As the decade came to a close, Frank Sinatra was still a fixture on radio—he had returned to Your Hit Parade in the fall of 1947 and stayed for another two years before that show’s sponsor, Lucky Strike, started signing the checks on Light Up Time: a five-day-a-week quarter-hour that paired him with Metropolitan Opera star Dorothy Kirsten.  But “Sinatramania” had started to cool: a television venture that started in the fall of 1950, The Frank Sinatra Show, lasted just two seasons on CBS, and films like Double Dynamite and Meet Danny Wilson were duds at the box office.  Because a man’s gotta eat, Frank agreed to star in an NBC Radio series in the fall of 1953 entitled Rocky Fortune, which cast him as a jack-of-all-trades named Rocko Fortunato who was thrust into detective situations on a weekly basis.  Frank’s “comeback” role—his sensational turn as the pathetic Private Angelo Maggio in the Best Picture winner From Here to Eternity—provided the impetus he needed to bring Mr.
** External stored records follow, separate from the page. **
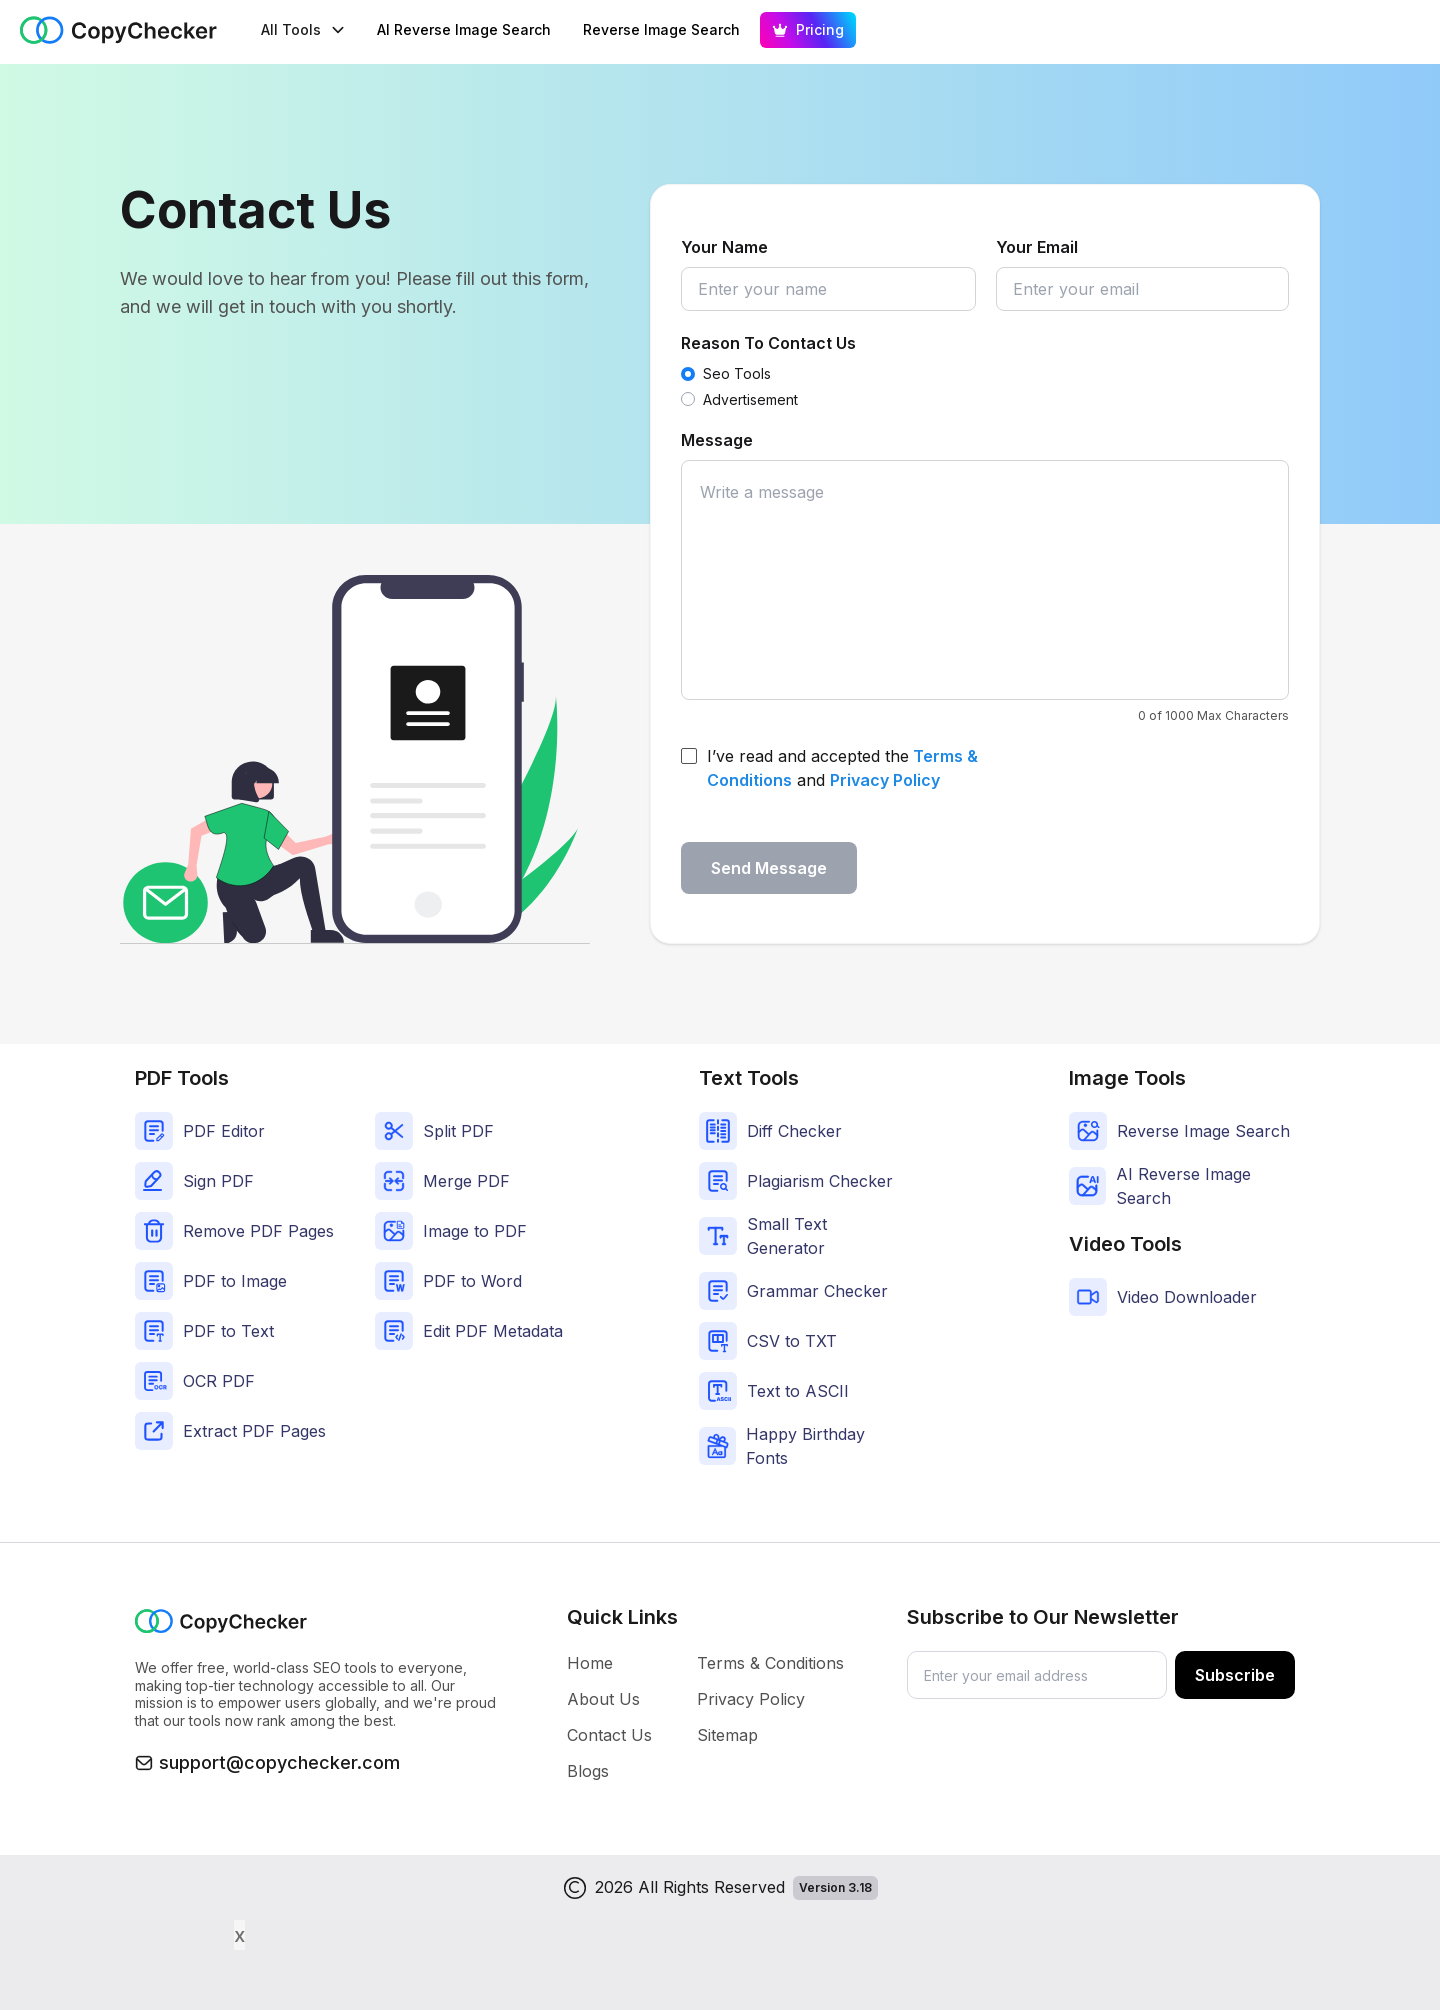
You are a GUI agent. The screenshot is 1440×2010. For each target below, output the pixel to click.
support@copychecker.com (279, 1762)
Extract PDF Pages (254, 1431)
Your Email (1037, 247)
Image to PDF (475, 1231)
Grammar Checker (817, 1291)
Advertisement (750, 399)
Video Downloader (1187, 1297)
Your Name (724, 247)
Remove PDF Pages (258, 1231)
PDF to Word (472, 1281)
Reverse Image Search (661, 29)
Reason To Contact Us (768, 343)
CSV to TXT (792, 1341)
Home (590, 1663)
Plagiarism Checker (820, 1181)
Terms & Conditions (770, 1663)
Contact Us (609, 1735)
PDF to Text (228, 1331)
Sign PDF (218, 1181)
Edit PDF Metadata (493, 1331)
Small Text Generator (787, 1236)
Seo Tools (737, 373)
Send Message (769, 868)
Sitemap (727, 1735)
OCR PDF (219, 1381)
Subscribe (1235, 1675)
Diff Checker (794, 1131)
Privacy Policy (885, 780)
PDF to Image (235, 1281)
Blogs (588, 1771)
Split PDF (458, 1131)
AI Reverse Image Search (464, 29)
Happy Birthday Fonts (805, 1446)
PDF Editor (224, 1131)
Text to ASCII (798, 1391)
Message (717, 440)
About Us (603, 1699)
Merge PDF (466, 1181)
Fortune’s escapades to a close shortly after collecting his trophy.  (If you’re curious about Rocky Fortune—a series that has both its defenders and detractors—a Christmas themed episode, “The Plot to Murder Santa Claus,” from December 22, 1953 can be found on the latest Radio Spirits release, The Voices of Christmas Past.)

Frank Sinatra continued broadcasting on radio until 1955 (he was doing a twice-a-week quarter hour on NBC about the same time as his stint on Rocky Fortune), but with his movie career resurrected, and at the peak of his recording powers, he concentrated solely on those pursuits.  But, if you’re fortunate to listen to The Voice at the height of his “bobby soxer” fame through archival recordings, you can’t deny the electricity that the actor-singer brought before a microphone.  Radio made Frank Sinatra’s career and, on the occasion of his birthday, we’re awfully glad that it did.

One Comment

  1. ClassicBecky says:

    How did I let this get by me? I LOVE Sinatra and always will. My Dad used to pose with his cigarette to look just like Frank on an album cover, and we loved it. He looked just like him!

    I don’t think Sinatra was ever better than his performance of “The Lady is a Tramp” in Pal Joey. I’ve heard other versions, even other versions by him, and that one tops them all. He was the right age, the right time, the right orchestra, the right cynical charm and THAT VOICE.

    I really enjoyed this article about him — good job!